December 05, 2018 08:58 IST

Reflecting the mood, passenger vehicle sales in November either remained muted or skidded for most manufacturers as high fuel prices and the higher cost of borrowing dampened buying sentiment.

After dull festive season, car sales skid on high interest rates

Photograph: Rafael Marchante/Reuters

Automobile makers are bracing for a long winter ahead after a dull festive season, thanks to a higher interest rate on auto loan.

Sales have already slowed with vehicle financiers facing a liquidity crunch.

Reflecting the mood, passenger vehicle sales in November either remained muted or skidded for most manufacturers as high fuel prices and the higher cost of borrowing dampened buying sentiment.

Seven in every 10 passenger vehicles in India are bought on credit.

 

The cumulative sales of India's top seven passenger vehicle makers fell 1 per cent over the same month a year ago, showed the data released by auto companies on Saturday.

The sales of Maruti Suzuki India, Hyundai Motor India, Tata Motors, Mahindra & Mahindra, Honda Cars India, Toyota Kirloskar and Ford India stood at 250,871 units during the month, as against 253,822 units in the same month last year.

Snapping a four-month declining streak, passenger vehicles sales grew marginally on a year-on-year basis in October.

In an indication of a broad-based slowdown in one of the fastest-growing auto markets in the world, dispatches at the car market leader, Maruti Suzuki India, remained flat for the second consecutive month.

After dull festive season, car sales skid on high interest rates

Every second passenger vehicle in India is sold by the local arm of the Japanese car maker.

The maker of the Baleno and Brezza models saw the passenger vehicle volumes slip by 0.3 per cent to 143,890 units over the year-ago period.

The contraction was led by a steep fall of 21.6 per cent in the sale of entry-level models, including the Alto and Wagon R.

With the exception of the compact car segment (the Dzire, Baleno, etc), which advanced 10 per cent over the year-ago period, all the other segments, including the utility vehicles segment, showed sluggish growth.

Hyundai Motor India, the second-largest in the pecking order, too, saw the overall dispatches shrink as compared to a year ago.

The maker of the Santro and Creta models saw its sales skid 0.6 per cent to 43,709 units.

If not for the new Santro, which accounted for 8,000 units and has received bookings of over 40,000 units since its launch on October 23, the fall could have been sharper.

Passenger vehicles sales of Tata Motors, which had been climbing steadily on the back of new model launches, came in the negative terrain and saw sales drop 1 per cent over the last year.

The Tata group flagship, however, reclaimed the No. 3 position from arch-rival Mahindra after a long hiatus.

While Tata Motors sold 16,982 units during the month, Mahindra sold 16,188 units.

Mayank Pareek, president, passenger vehicles business unit at Tata Motors, attributed the fall in sales to "strong headwinds such as liquidity crunch, higher interest rates and rising fuel costs" but expressed confidence that the launch of the Harrier, its upcoming SUV offering, will help the firm remain steadfast to its turnaround goals.

Meanwhile, the Marazzo, a seven-seater utility vehicle launched in September helped Mahindra remain in the positive terrain.

The company sold 16,188 units during the month, 1 per cent over a year ago.

"Adverse macroeconomic conditions have impacted the growth forecast for the automotive industry in general," said Rajan Wadhera, president, automotive sector, Mahindra & Mahindra.

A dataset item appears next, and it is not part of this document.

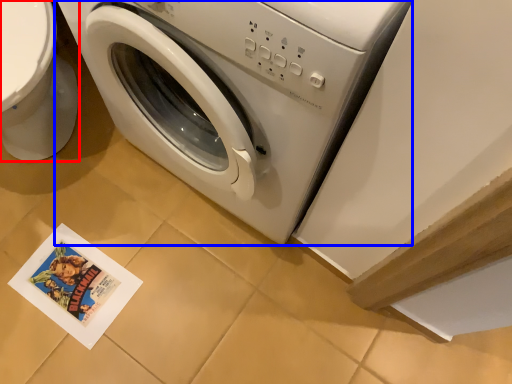 Question: Among these objects, which one is farthest to the camera, toilet bowl (highlighted by a red box) or washing machine (highlighted by a blue box)?

Choices:
 (A) toilet bowl
 (B) washing machine

Answer: (A)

Wadhera said he expected the recent drop in oil prices and improving liquidity to drive demand.

Bucking the slowing trend, Honda Cars India saw its volume jump 10 per cent to 13,006 units over the year-ago period.

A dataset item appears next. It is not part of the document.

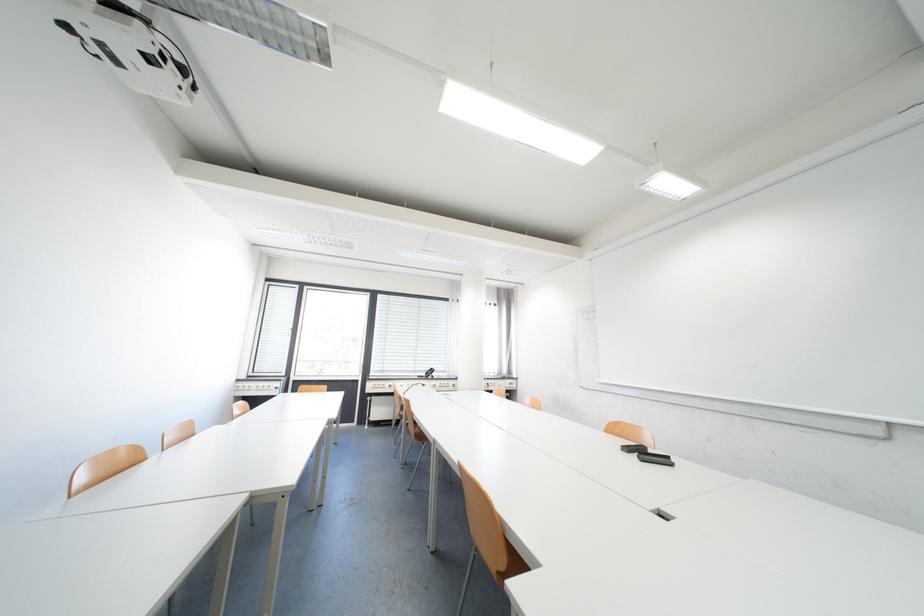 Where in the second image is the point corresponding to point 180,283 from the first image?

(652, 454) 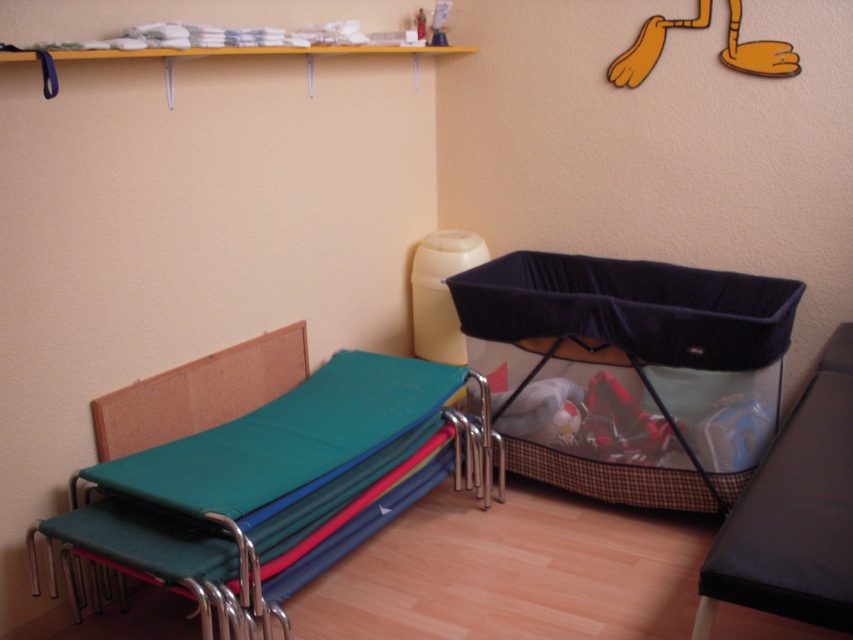 Can you confirm if teal fabric chair at lower left is shorter than black fabric chair at lower right?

Rajesh Goel, senior VP and director, sales and marketing, attributed it to the new Amaze and good sales performance of the WR-V and City.

Sales at Toyota and Ford crimped 15 per cent and 18 per cent, respectively. N Raja, deputy managing director at Toyota, blamed the fluctuating exchange rates and higher interest rates for the tepid sales, adding that the company was keeping dispatches to dealers in check on purpose.